*Work task:* Starting at the first line of the records below, reproduce every line up to and including the line with "anmelden können.", but leave out all pictures.

◆ ◆ ◆ ◆ ◆

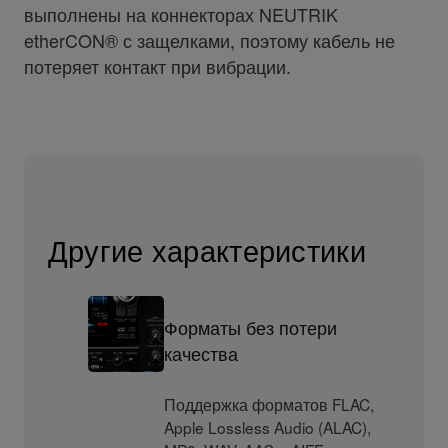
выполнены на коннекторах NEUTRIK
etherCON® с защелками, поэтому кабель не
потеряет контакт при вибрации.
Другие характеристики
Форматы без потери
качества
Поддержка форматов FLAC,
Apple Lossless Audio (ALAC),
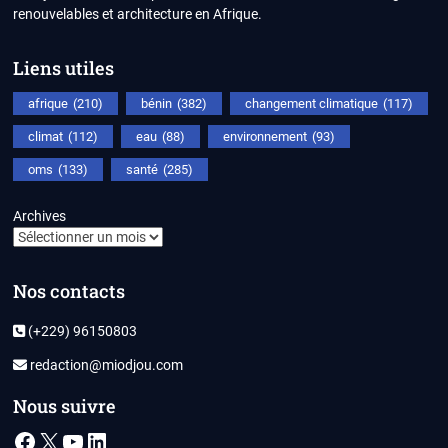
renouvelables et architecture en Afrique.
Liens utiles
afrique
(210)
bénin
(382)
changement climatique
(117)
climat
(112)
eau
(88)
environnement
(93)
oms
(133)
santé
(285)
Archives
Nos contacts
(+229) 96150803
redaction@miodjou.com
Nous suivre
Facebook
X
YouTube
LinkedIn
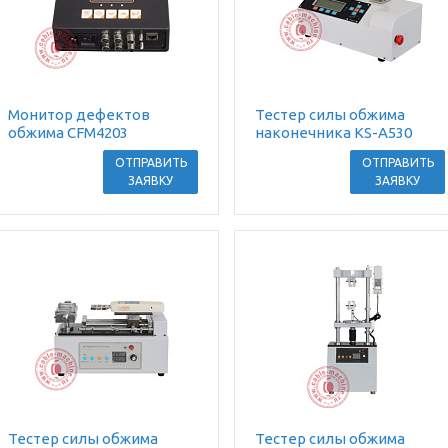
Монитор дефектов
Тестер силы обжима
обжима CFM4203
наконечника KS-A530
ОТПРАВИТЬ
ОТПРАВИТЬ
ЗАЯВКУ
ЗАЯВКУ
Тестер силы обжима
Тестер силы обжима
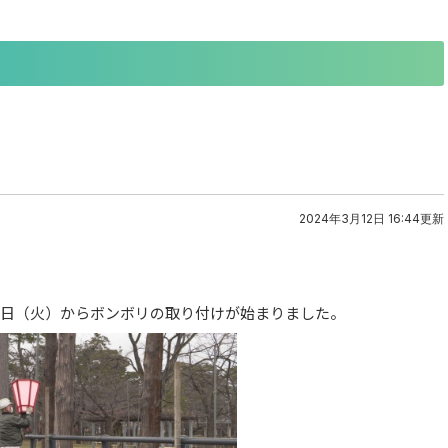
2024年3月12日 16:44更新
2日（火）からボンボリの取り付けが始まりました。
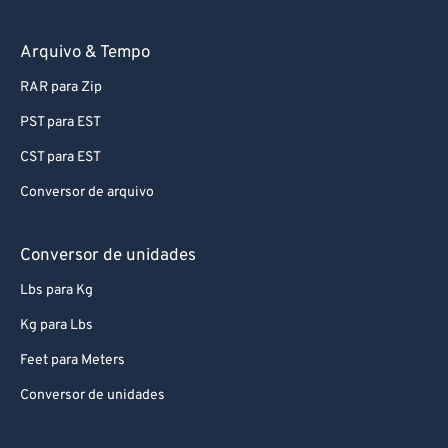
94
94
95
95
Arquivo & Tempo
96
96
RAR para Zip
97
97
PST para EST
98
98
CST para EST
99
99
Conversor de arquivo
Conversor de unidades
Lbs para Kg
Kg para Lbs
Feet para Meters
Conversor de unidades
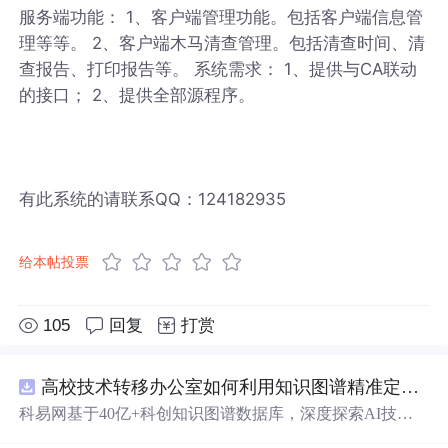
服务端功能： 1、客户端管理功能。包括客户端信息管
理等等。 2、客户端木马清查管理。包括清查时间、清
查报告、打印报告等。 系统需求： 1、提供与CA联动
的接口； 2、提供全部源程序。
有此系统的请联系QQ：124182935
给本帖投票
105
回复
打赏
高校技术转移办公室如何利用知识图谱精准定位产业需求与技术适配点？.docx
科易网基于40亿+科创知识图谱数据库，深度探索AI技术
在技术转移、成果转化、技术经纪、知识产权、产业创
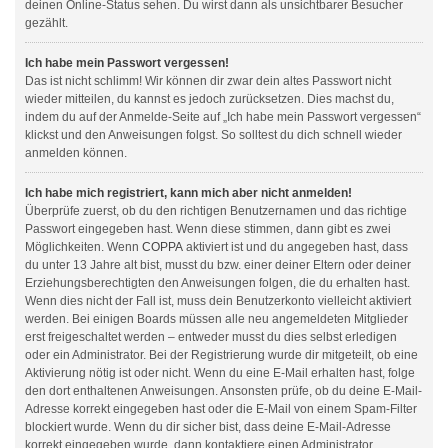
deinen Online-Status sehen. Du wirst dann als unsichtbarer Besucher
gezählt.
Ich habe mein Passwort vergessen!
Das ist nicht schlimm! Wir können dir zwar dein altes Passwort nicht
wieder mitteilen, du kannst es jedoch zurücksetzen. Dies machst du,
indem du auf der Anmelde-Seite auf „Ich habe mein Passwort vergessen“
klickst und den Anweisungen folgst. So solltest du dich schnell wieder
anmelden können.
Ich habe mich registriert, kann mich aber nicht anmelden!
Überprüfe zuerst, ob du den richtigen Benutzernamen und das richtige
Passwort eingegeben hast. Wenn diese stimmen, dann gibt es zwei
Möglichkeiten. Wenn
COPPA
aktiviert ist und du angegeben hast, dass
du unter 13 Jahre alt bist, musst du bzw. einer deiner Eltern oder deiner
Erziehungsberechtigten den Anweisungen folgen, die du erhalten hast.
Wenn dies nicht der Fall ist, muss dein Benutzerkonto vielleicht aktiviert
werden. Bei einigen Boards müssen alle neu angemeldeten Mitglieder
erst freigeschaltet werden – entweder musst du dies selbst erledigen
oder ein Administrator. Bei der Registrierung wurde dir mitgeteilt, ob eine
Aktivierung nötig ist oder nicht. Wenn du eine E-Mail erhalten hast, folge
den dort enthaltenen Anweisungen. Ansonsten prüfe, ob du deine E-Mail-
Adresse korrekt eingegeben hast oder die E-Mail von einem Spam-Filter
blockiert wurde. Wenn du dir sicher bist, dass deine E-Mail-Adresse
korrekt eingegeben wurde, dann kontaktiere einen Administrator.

◆ ◆ ◆ ◆ ◆

*The answer:*
выполнены на коннекторах NEUTRIK
etherCON® с защелками, поэтому кабель не
потеряет контакт при вибрации.
Другие характеристики
Форматы без потери
качества
Поддержка форматов FLAC,
Apple Lossless Audio (ALAC),
renouvelables et architecture en Afrique.
Liens utiles
afrique
(210)
bénin
(382)
changement climatique
(117)
climat
(112)
eau
(88)
environnement
(93)
oms
(133)
santé
(285)
Archives
Nos contacts
(+229) 96150803
redaction@miodjou.com
Nous suivre
Facebook
X
YouTube
LinkedIn
Монитор дефектов
Тестер силы обжима
обжима CFM4203
наконечника KS-A530
ОТПРАВИТЬ
ОТПРАВИТЬ
ЗАЯВКУ
ЗАЯВКУ
Тестер силы обжима
Тестер силы обжима
2024年3月12日 16:44更新
2日（火）からボンボリの取り付けが始まりました。
94
94
95
95
Arquivo & Tempo
96
96
RAR para Zip
97
97
PST para EST
98
98
CST para EST
99
99
Conversor de arquivo
Conversor de unidades
Lbs para Kg
Kg para Lbs
Feet para Meters
Conversor de unidades
服务端功能： 1、客户端管理功能。包括客户端信息管
理等等。 2、客户端木马清查管理。包括清查时间、清
查报告、打印报告等。 系统需求： 1、提供与CA联动
的接口； 2、提供全部源程序。
有此系统的请联系QQ：124182935
给本帖投票
105
回复
打赏
高校技术转移办公室如何利用知识图谱精准定位产业需求与技术适配点？.docx
科易网基于40亿+科创知识图谱数据库，深度探索AI技术
在技术转移、成果转化、技术经纪、知识产权、产业创
deinen Online-Status sehen. Du wirst dann als unsichtbarer Besucher
gezählt.
Ich habe mein Passwort vergessen!
Das ist nicht schlimm! Wir können dir zwar dein altes Passwort nicht
wieder mitteilen, du kannst es jedoch zurücksetzen. Dies machst du,
indem du auf der Anmelde-Seite auf „Ich habe mein Passwort vergessen“
klickst und den Anweisungen folgst. So solltest du dich schnell wieder
anmelden können.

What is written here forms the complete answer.